*Data records:*
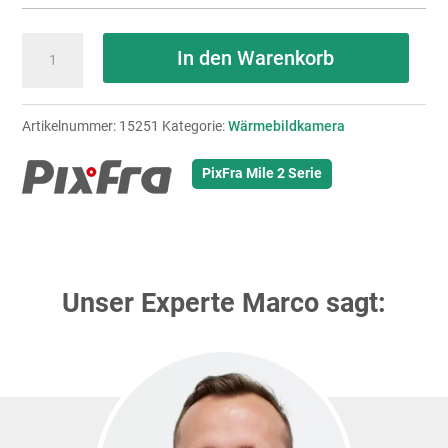
PIXFRA
In den Warenkorb
Mile
2
Artikelnummer:
15251
Kategorie:
Wärmebildkamera
M215M
Menge
PixFra Mile 2 Serie
Unser Experte Marco sagt:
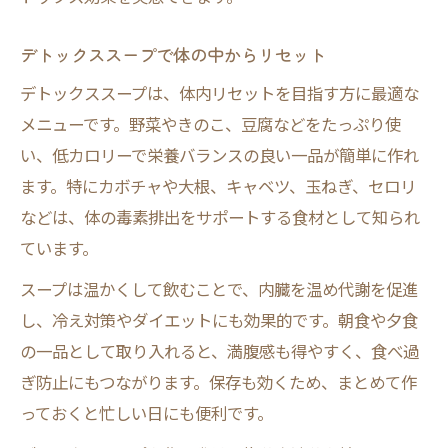
デトックススープで体の中からリセット
デトックススープは、体内リセットを目指す方に最適な
メニューです。野菜やきのこ、豆腐などをたっぷり使
い、低カロリーで栄養バランスの良い一品が簡単に作れ
ます。特にカボチャや大根、キャベツ、玉ねぎ、セロリ
などは、体の毒素排出をサポートする食材として知られ
ています。
スープは温かくして飲むことで、内臓を温め代謝を促進
し、冷え対策やダイエットにも効果的です。朝食や夕食
の一品として取り入れると、満腹感も得やすく、食べ過
ぎ防止にもつながります。保存も効くため、まとめて作
っておくと忙しい日にも便利です。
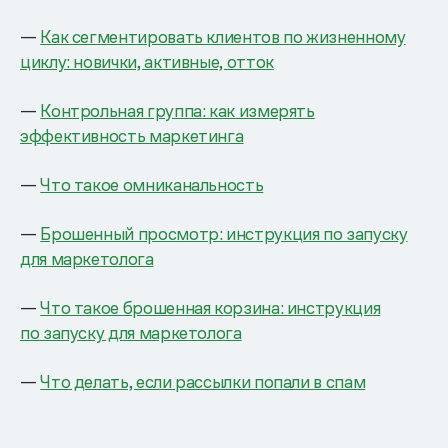
—
Как сегментировать клиентов по жизненному
циклу: новички, активные, отток
—
Контрольная группа: как измерять
эффективность маркетинга
—
Что такое омниканальность
—
Брошенный просмотр: инструкция по запуску
для маркетолога
—
Что такое брошенная корзина: инструкция
по запуску для маркетолога
—
Что делать, если рассылки попали в спам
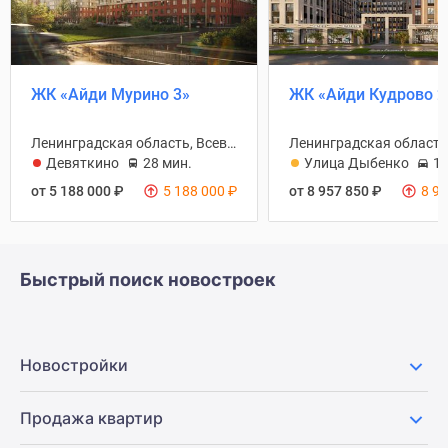
ЖК «Айди Мурино 3»
ЖК «Айди Кудрово 2
Ленинградская область, Всеволожский район
Девяткино
28 мин.
Улица Дыбенко
12
от 5 188 000
₽
5 188 000
₽
от 8 957 850
₽
8 9
Быстрый поиск новостроек
Новостройки
Продажа квартир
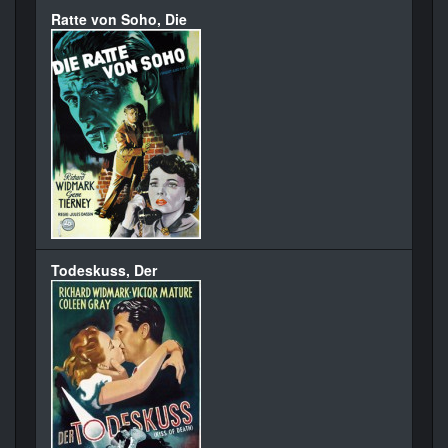
Ratte von Soho, Die
Todeskuss, Der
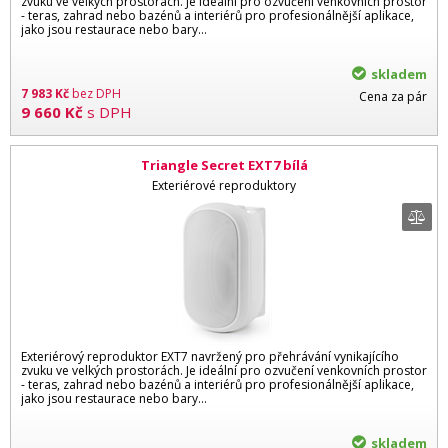
zvuku ve velkých prostorách. Je ideální pro ozvučení venkovních prostor
- teras, zahrad nebo bazénů a interiérů pro profesionálnější aplikace,
jako jsou restaurace nebo bary...
skladem
7 983
Kč
bez DPH
Cena za pár
9 660
Kč
s DPH
Triangle Secret EXT7 bílá
Exteriérové reproduktory
Exteriérový reproduktor EXT7 navržený pro přehrávání vynikajícího
zvuku ve velkých prostorách. Je ideální pro ozvučení venkovních prostor
- teras, zahrad nebo bazénů a interiérů pro profesionálnější aplikace,
jako jsou restaurace nebo bary...
skladem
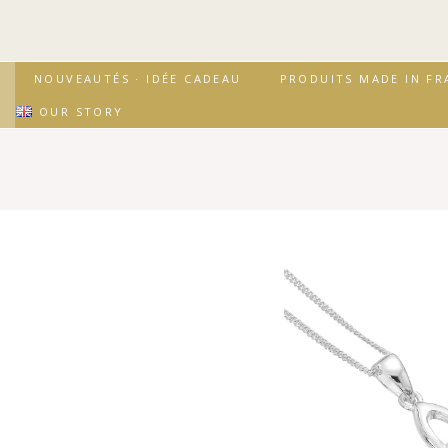
↓
passer
au
contenu
Secondary
Main
NOUVEAUTÉS · IDÉE CADEAU
PRODUITS MADE IN FR
principal
Navigation
Navigation
OUR STORY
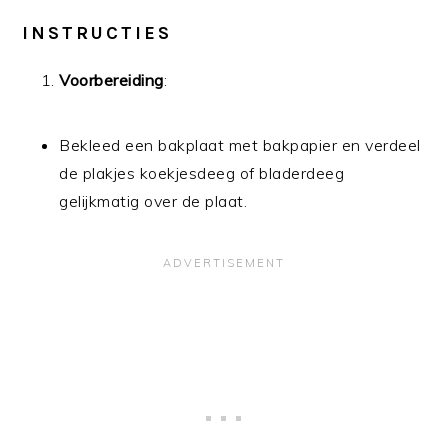
INSTRUCTIES
Voorbereiding
:
Bekleed een bakplaat met bakpapier en verdeel
de plakjes koekjesdeeg of bladerdeeg
gelijkmatig over de plaat.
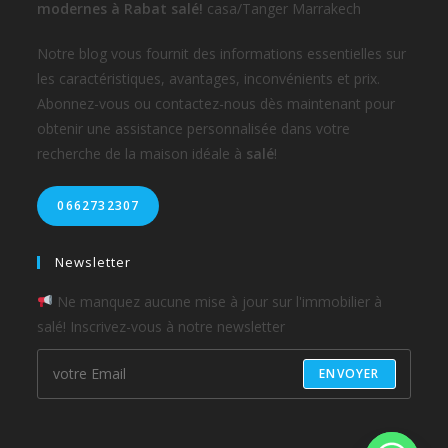
modernes à Rabat salé!
casa/Tanger Marrakech
Notre blog vous fournit des informations essentielles sur
les caractéristiques, avantages, inconvénients et prix.
Abonnez-vous ou contactez-nous dès maintenant pour
obtenir une assistance personnalisée dans votre
recherche de la maison idéale à
salé
!
0662732307
Newsletter
Ne manquez aucune mise à jour sur l'immobilier à
salé! Inscrivez-vous à notre newsletter
ENVOYER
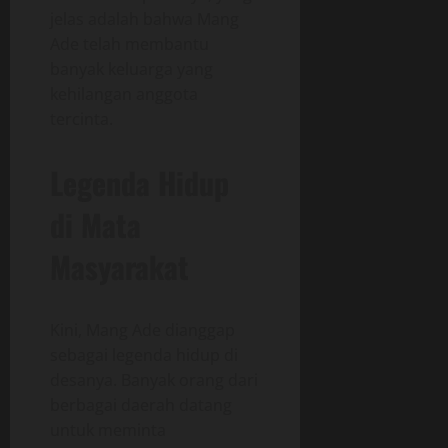
jelas adalah bahwa Mang
Ade telah membantu
banyak keluarga yang
kehilangan anggota
tercinta.
Legenda Hidup
di Mata
Masyarakat
Kini, Mang Ade dianggap
sebagai legenda hidup di
desanya. Banyak orang dari
berbagai daerah datang
untuk meminta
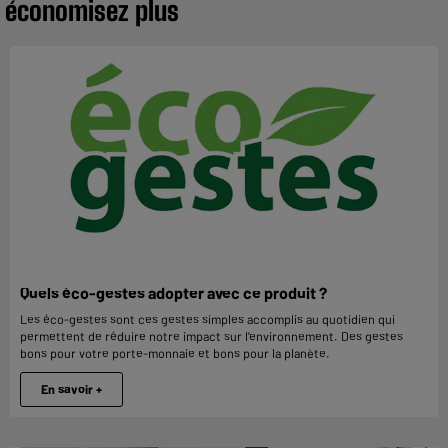
économisez plus
Quels éco-gestes adopter avec ce produit ?
Les éco-gestes sont ces gestes simples accomplis au quotidien qui
permettent de réduire notre impact sur l'environnement. Des gestes
bons pour votre porte-monnaie et bons pour la planète.
En savoir +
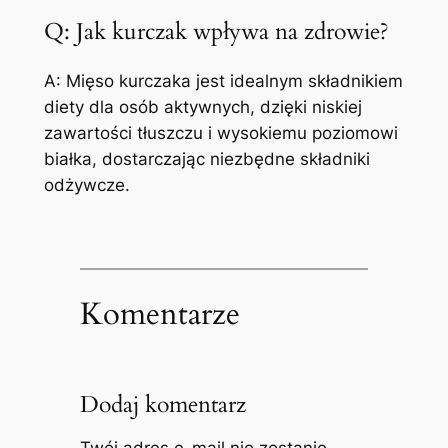
Q: Jak kurczak wpływa na zdrowie?
A: Mięso kurczaka jest idealnym składnikiem
diety dla osób aktywnych, dzięki niskiej
zawartości tłuszczu i wysokiemu poziomowi
białka, dostarczając niezbędne składniki
odżywcze.
Komentarze
Dodaj komentarz
Twój adres e-mail nie zostanie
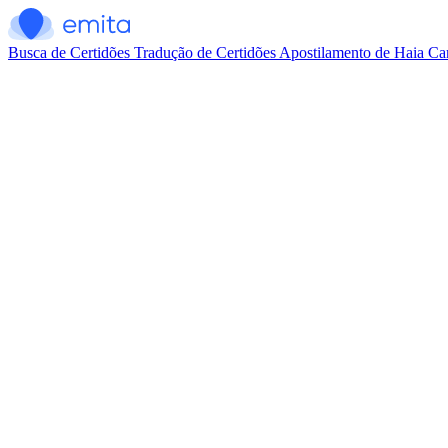
Busca de Certidões
Tradução de Certidões
Apostilamento de Haia
Car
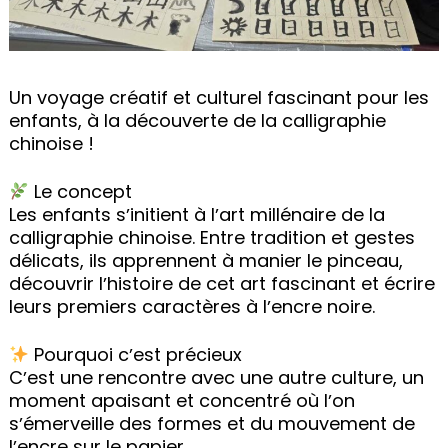
Un voyage créatif et culturel fascinant pour les
enfants, à la découverte de la calligraphie
chinoise !
Le concept
Les enfants sʼinitient à lʼart millénaire de la
calligraphie chinoise. Entre tradition et gestes
délicats, ils apprennent à manier le pinceau,
découvrir lʼhistoire de cet art fascinant et écrire
leurs premiers caractères à lʼencre noire.
Pourquoi cʼest précieux
Cʼest une rencontre avec une autre culture, un
moment apaisant et concentré où lʼon
sʼémerveille des formes et du mouvement de
lʼencre sur le papier.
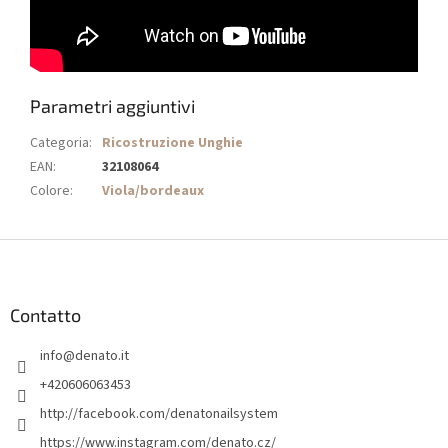
Parametri aggiuntivi
Categoria
:
Ricostruzione Unghie
EAN
:
32108064
Colore
:
Viola/bordeaux
P
i
è
d
Contatto
i
info
@
denato.it
p
a
+420606063453
g
http://facebook.com/denatonailsystem
i
https://www.instagram.com/denato.cz/
n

*What you need to do:* Read through the material above, and whenever a line contains "vous", copy it.

*Problem solution:*
Notre blog vous fournit des informations essentielles sur
Abonnez-vous ou contactez-nous dès maintenant pour
salé! Inscrivez-vous à notre newsletter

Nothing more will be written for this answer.